Há quem, a cada ano, lhe acrescente uma figura. Eu todos os anos lhas transmudo, não importa se meninos, se reis, se pastores, se judeus ou ateus, estrangeiro ou doutores. Virá quem vier.
Aqui vão, pois, as figuras do meu presépio de 2024:
O anjo visitador
Todo o presépio tem o seu anjo. Eu gosto de anjos, mas sem espada nem vinganças. Há uns cantores, outros trombeteiros, outros com turíbulos fumegantes, com harpas ou com partituras do Gloria in Excelsis Deo. Há uns amparando os passos de meninos a caminho da escola, outros velando-lhes o sono, outros tangendo baixinho violinos e sininhos.
Eu gosto muito de anjos colectores de lágrimas, com paninhos de linho branco nas mãos. Como tanto gosto destes, sim! Mas, depois da Pandemia conheci e aprendi a reconhecer, e a melhor apreciar, os anjos visitadores de sacrários. Há dias conheci um que me infundiu especial ternura. Já a escuras desoras ia eu fechando a igreja, quando, correndo, se me aprochegou um deles. Se eu podia esperar um minutinho que fosse, disse, para que entrando um instantinho na igreja, adorasse. Aí eu pensei que o minutinho solicitado, talvez pudesse durar tanto como o antigo Minuto de Silêncio – esse tão solene e nobre minuto que durava sempre entre os quinze e vinte! Sim, eu pensei isso e dispus-me à demora que, porém, a tanto não chegou, embora demorasse bem mais que o breve minutinho.
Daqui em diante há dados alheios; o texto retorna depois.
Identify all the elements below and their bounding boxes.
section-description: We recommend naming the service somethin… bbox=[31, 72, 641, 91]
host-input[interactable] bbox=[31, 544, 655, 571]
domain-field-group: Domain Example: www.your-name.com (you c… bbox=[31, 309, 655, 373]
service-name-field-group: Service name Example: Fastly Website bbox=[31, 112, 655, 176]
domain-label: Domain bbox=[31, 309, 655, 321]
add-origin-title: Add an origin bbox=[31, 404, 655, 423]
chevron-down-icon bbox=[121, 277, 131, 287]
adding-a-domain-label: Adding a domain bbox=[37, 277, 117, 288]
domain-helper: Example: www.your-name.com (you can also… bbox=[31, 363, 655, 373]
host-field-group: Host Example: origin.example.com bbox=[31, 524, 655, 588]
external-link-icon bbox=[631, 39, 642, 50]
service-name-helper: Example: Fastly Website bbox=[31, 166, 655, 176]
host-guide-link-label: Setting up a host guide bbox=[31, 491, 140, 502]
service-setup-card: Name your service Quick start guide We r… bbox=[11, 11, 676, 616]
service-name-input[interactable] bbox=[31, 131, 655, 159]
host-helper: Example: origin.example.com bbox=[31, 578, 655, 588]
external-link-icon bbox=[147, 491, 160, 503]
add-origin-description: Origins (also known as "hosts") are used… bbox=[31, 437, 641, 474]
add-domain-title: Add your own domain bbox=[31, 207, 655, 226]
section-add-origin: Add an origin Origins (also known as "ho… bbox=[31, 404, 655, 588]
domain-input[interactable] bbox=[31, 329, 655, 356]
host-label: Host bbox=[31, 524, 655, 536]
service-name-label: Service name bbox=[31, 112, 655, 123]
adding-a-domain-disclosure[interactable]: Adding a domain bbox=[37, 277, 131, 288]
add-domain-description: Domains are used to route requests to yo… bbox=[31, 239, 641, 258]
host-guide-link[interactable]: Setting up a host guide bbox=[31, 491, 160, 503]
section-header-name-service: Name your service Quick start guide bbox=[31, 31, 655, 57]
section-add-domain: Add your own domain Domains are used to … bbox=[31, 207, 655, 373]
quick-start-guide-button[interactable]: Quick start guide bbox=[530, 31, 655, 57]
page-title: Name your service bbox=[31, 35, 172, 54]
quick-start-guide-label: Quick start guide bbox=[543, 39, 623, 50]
À saída, discreto, já semi-fechada, eu guardava a porta; aí, ele adveio e disse-me:
– Muito obrigado, senhor, por ter esperado um minutinho!…
– Ómessa, lhe respondi, mais esperaria, se necessário. – E era verdade.
– É que é tão importante para mim, este minuto do meu dia…
Óbvio que eu imaginara que sim; mas sem mais nada dali pedir ou perceber. E aí, sem mais perguntar, disse-me o anjo:
– O senhor nem imagina! É que eu nem sempre posso ir à Missa. Muitas vezes falto aos domingos, porque a vida se me descompõe. Mas sempre que vou à igreja de Tal Parte, logo depois venho tão longe, à Igreja do Carmo – a única que todos os dias sei aberta até tão tarde – para visitar Jesus que na comunhão antes docemente me visitou, entrando em meu coração, e sem eu merecer! Então, como lhe digo, padre, logo de seguida, faço-Lhe uma visitinha sempre curtinha, mas muito agradecida, de coração a coração, por Ele me ter visitado na comunhão! Muito obrigado pela sua simpatia, portanto!
– Muito obrigado eu pela lição, me repeti baixinho e agradecido, só de mim para mim.
Não importa se apressado, se adorador, se calmo ou agitado, se correndo, se parado; no presépio deste ano vou colocar um Anjo Visitador com palavras mansas e abrasado coração adorador.
Escritores
Para mim, escritores são como palhaços. Tantas vezes, chorando, fazem rir. Tantas vezes rindo e brincando, fazem pensar e chorar. Estes não são comentários depreciativos, são o reconhecimento da versatilidade de tantos homens e mulheres que, semeando carreiras de letras e de sinais pequeninos, interpretam os sentimentos da comunidade, enformam valores, enfrentam malvados lugares comuns e encorajam palavras em falência de sentido. E têm também de escrever sobre Natal, mesmo que, no Dia, não tenham com quem repartir a posta de bacalhau e a batata fria que trouxeram para casa numa cuvete.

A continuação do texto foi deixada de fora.